What to do if I test positive for trichomoniasis?
- Start treatment as early as possible with antibiotics: if you’re allergic to certain antibiotics or are pregnant, it’s important to let your doctor know so that treatment can be adjusted to your personal needs.
- Notify your sexual partners: trichomoniasis can spread through sexual contact and often shows no symptoms. Notifying your sexual partners helps protect them and helps stop the parasite from spreading. It also decreases the chances of you getting reinfected by your sexual partner.
- Monitor the outcome of your treatment: your doctor will test you again after treatment to make sure that the parasite is gone and that you haven’t been reinfected. Once you’ve tested negative, you don’t have the parasite anymore, so you can’t infect others.
Can a man have trichomoniasis and test negative?
Diagnosing trichomoniasis in men is usually more difficult than it is in women. This is because men often don’t experience symptoms.

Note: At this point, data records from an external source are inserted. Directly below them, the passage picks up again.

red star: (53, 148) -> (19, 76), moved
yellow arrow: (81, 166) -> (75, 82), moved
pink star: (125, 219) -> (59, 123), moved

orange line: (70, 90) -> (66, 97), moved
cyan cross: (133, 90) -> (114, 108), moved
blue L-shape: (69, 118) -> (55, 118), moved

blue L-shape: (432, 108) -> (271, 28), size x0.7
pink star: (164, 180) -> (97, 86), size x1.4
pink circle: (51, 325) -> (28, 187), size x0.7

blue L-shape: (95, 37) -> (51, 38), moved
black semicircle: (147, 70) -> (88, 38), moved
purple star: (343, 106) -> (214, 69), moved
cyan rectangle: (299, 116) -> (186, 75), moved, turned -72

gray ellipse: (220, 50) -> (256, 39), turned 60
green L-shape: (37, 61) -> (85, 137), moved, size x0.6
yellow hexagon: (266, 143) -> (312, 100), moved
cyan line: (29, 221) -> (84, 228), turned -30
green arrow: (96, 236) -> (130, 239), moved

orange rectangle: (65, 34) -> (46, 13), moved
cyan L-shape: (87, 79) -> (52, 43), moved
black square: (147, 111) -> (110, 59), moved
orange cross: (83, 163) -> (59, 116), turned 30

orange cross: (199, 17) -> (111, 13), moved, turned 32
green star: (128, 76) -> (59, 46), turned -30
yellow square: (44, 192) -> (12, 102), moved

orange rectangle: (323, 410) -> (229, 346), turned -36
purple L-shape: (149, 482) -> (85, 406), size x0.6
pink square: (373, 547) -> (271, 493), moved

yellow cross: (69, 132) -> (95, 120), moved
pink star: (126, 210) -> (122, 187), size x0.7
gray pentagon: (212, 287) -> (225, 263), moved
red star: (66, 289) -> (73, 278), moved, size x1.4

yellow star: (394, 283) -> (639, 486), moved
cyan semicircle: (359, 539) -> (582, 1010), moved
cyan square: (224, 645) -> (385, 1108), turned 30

As they are less likely to experience symptoms, men often don’t get a trichomoniasis test done. It's important to note that even when there aren't any symptoms present, men can still develop complications from untreated trichomoniasis and infect others. 1
The parasite can be missed in men because they usually get tested with a trichomoniasis urine test. This is because a significant amount of the parasite must be present for the test to pick it up, and urine can be quite dilute. For that reason, it’s important to collect your sample in the morning, as the first urine of the day is less diluted and will have a higher probability of showing the parasite if it's present. 4
Trichomoniasis test FAQs
Q: Where can I get tested for trichomoniasis?
A: You can get tested at your doctor's practice or a sexual health clinic or order a test kit online.
Q: How soon after a risk contact will a trichomoniasis test show positive?
A: All STDs have a window period, which means the period between being infected and the STD being visible on a test. For trichomoniasis, the window period is between 3 and 7 days.
Q: Is there a trichomoniasis test for home use?
A: Yes, you can take a trichomoniasis test at home or take it as part of a panel STD test.